The definition of ‘rural’ in the Summer Food Service Program (SFSP) has not changed. SFSP regulations (7 CFR 225.2) define rural as: (a) any area in a county which is not a part of a Metropolitan Statistical Area or; (b) any “pocket” within a Metropolitan Statistical Area which, at the option of the State agency and with FNS concurrence, is determined to be geographically isolated from urban areas. States should continue designating rural areas as they have in prior summers. These designations now apply to both congregate and non-congregate meal service operations. FNS developed the Rural Designation Map to assist State agencies and sponsors in designating sites as rural. Instructions for using the map are available on the map link at

4. If an area is not rural on the FNS Rural Designation Map, does that mean it is not eligible for non-congregate meal service? 

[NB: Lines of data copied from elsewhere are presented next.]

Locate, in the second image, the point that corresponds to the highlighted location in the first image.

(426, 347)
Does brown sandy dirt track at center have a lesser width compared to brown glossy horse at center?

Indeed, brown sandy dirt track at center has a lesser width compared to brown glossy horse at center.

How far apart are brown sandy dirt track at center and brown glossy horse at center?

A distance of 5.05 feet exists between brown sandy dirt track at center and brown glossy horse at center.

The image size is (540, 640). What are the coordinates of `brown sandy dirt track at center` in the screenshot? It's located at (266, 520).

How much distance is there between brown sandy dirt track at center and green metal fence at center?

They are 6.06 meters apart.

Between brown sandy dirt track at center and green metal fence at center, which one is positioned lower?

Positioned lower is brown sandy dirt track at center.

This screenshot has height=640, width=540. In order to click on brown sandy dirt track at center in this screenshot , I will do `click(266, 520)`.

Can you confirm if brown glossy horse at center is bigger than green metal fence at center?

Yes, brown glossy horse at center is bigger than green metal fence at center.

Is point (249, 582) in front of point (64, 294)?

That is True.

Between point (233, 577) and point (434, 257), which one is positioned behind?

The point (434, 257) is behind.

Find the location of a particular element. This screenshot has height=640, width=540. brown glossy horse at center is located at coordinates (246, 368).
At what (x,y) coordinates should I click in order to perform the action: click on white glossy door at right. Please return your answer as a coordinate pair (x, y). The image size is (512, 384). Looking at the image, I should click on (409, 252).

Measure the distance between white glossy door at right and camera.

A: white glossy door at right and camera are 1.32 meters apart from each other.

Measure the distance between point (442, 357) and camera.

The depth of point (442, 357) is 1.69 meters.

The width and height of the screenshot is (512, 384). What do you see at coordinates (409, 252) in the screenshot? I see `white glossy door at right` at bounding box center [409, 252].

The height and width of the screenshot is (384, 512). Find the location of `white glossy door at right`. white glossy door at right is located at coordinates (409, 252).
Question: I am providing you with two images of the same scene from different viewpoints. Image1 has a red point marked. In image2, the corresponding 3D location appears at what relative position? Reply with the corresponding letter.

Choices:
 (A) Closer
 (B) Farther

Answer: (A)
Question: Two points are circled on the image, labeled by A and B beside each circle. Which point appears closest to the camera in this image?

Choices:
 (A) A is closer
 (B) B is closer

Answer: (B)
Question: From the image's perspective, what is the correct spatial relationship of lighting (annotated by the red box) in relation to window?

The area may still be eligible if it is a rural pocket within a larger area designated as urban on the map. When a site is located in a rural pocket, the State agency must consult with the appropriate FNS Regional Office (FNSRO) and seek concurrence to designate the site as rural. The State agency must inform the FNSRO that the site is located in a rural pocket but is not required to submit additional data for review. For more information on rural designations in the SFSP, please refer to policy memorandum SFSP 04-2015, Rural Designations in the Summer Food Service Program, April 21, 2015, at

5. Can non-congregate meals be provided in non-rural areas if Program access is limited because of lack of transportation, safety concerns, lack of a location to serve meals, or other similar reasons? 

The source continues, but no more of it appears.